Building geospatial foundation models via continual pretraining
New approach enables sustainable machine learning for remote-sensing applications.
Geospatial technologies have rapidly ascended to a position of paramount importance across the globe. By providing a better understanding of Earth's ever-evolving landscape and our intricate interactions with the environment, these technologies help us navigate complex global challenges. As the volume of geospatial data increases, researchers are exploring ways to bring the full power of deep learning to bear on its analysis.
In the area of artificial intelligence (AI), foundation models have emerged as a transformative technology, offering unparalleled performance in domains such as computer vision and natural-language processing. However, when existing image-embedding models are adapted to the geospatial domain, they tend to fall short because of the inherent differences between natural images and remote sensing data. On the other hand, training geospatial-specific models from the ground up is resource intensive, time consuming, and environmentally costly.
In our recent work “Towards geospatial foundation models via continual pretraining”, published at the 2023 International Conference on Computer Vision (ICCV), we show how to craft more-powerful geospatial foundation models while keeping resource demands in check. Rather than following the usual playbook, we explore the potential of continual pretraining, which involves further refining existing foundation models for specific domains through a secondary pretraining phase. A refined model can then be fine-tuned for various downstream tasks within its domain.
In tests, we compared our approach to six baselines on seven downstream datasets covering tasks such as change detection, classification, multilabel classification, semantic segmentation, and super-resolution. Across all seven tasks, our approach significantly outperformed the baselines.

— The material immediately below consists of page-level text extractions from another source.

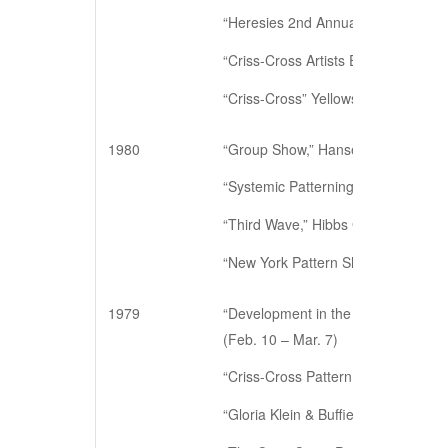
“Heresies 2nd Annual Art Benefit,” 
“Criss-Cross Artists Exhibition.” C
“Criss-Cross” Yellowstone Art Center
1980
“Group Show,” Hansen Galleries, N
“Systemic Patterning,” Hansen Gall
“Third Wave,” Hibbs Gallery, New Y
“New York Pattern Show,” Illinois W
1979
“Development in the Criss-Cross Gr
(Feb. 10 – Mar. 7)
“Criss-Cross Pattern Show,” 5 East 
“Gloria Klein & Buffie Johnson,” Ga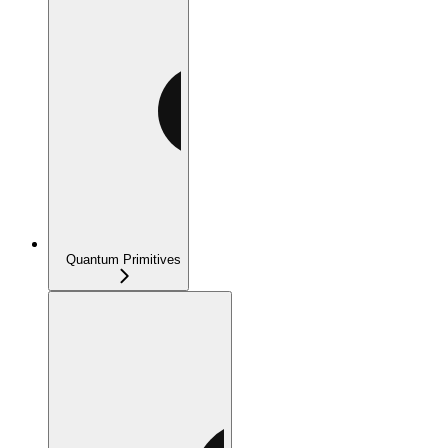
Quantum Primitives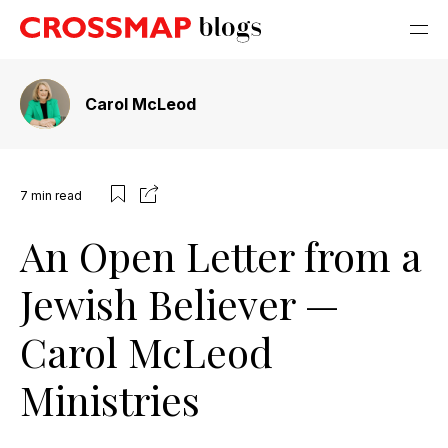
Carol McLeod
7
min read
An Open Letter from a
Jewish Believer —
Carol McLeod
Ministries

Our approach has the potential to enhance performance by using large-scale ImageNet representations as a foundation upon which robust geospatial models can be constructed. The computer vision community continuously improves natural-image models, offering a consistent source of better-performing baseline models. Our approach opens the door for geospatial models to harness these advances with minimal resource consumption, ultimately leading to sustainable benefits for the geospatial community.
Building an effective foundation model begins with data selection. A common choice for pretraining geospatial models is data from the Sentinel-2 satellite. However, simply having a large corpus of such imagery isn't enough.
To pretrain our geospatial model, we use the type of self-supervision that’s become standard for foundation models: in a process known as masked image modeling (MIM), we mask out elements of the input images, and the model learns to fill them in. But in this context, the lack of complexity and variability in the Sentinel-2 data can make the reconstruction task too straightforward.
To address this challenge, we combined data from five open-source datasets — with both labeled and unlabeled images — to produce a diverse set of geospatial pretraining data, which we call GeoPile. For textural detail, we ensure a variety of ground sample distances (GSDs), including images with much higher resolution than those captured by Sentinel-2 (which has a GSD of 10 meters). Furthermore, the labeled datasets encompass a wide variety of image classes from general remote sensing scenes, ensuring visual diversity across samples.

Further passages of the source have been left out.